[Stored entries]
- Opening Delimiter -

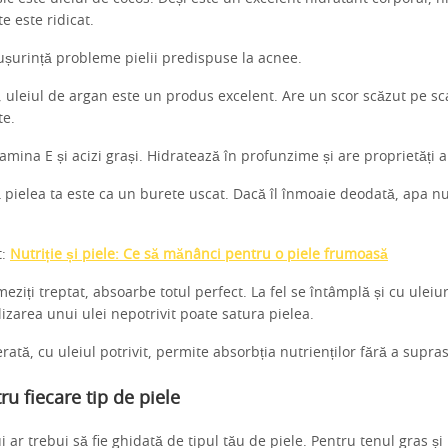
 este ridicat.
ușurință probleme pielii predispuse la acnee.
, uleiul de argan este un produs excelent. Are un scor scăzut pe sc
te.
tamina E și acizi grași. Hidratează în profunzime și are proprietăți a
 pielea ta este ca un burete uscat. Dacă îl înmoaie deodată, apa n
t:
Nutriție și piele: Ce să mănânci pentru o piele frumoasă
eziți treptat, absoarbe totul perfect. La fel se întâmplă și cu uleiur
lizarea unui ulei nepotrivit poate satura pielea.
ată, cu uleiul potrivit, permite absorbția nutrienților fără a supraso
ru fiecare tip de piele
i ar trebui să fie ghidată de tipul tău de piele. Pentru tenul gras și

- Closing Delimiter -

● THE PROBLEM
Return every record exactly, without the pictures.

● REPLY
 este ridicat.
ușurință probleme pielii predispuse la acnee.
, uleiul de argan este un produs excelent. Are un scor scăzut pe sc
te.
tamina E și acizi grași. Hidratează în profunzime și are proprietăți a
 pielea ta este ca un burete uscat. Dacă îl înmoaie deodată, apa n
t:
Nutriție și piele: Ce să mănânci pentru o piele frumoasă
eziți treptat, absoarbe totul perfect. La fel se întâmplă și cu uleiur
lizarea unui ulei nepotrivit poate satura pielea.
ată, cu uleiul potrivit, permite absorbția nutrienților fără a supraso
ru fiecare tip de piele
i ar trebui să fie ghidată de tipul tău de piele. Pentru tenul gras și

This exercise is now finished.